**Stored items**
Start of Block

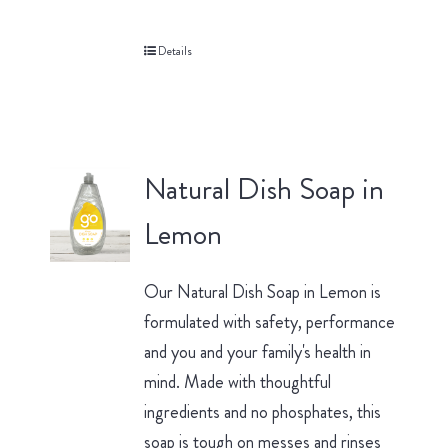
Details
Natural Dish Soap in
Lemon
Our Natural Dish Soap in Lemon is
formulated with safety, performance
and you and your family's health in
mind. Made with thoughtful
ingredients and no phosphates, this
soap is tough on messes and rinses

End of Block

**Task item**
Once the pictures are removed, repeat all of the data above exactly.

**Solution for this exercise**
Details
Natural Dish Soap in
Lemon
Our Natural Dish Soap in Lemon is
formulated with safety, performance
and you and your family's health in
mind. Made with thoughtful
ingredients and no phosphates, this
soap is tough on messes and rinses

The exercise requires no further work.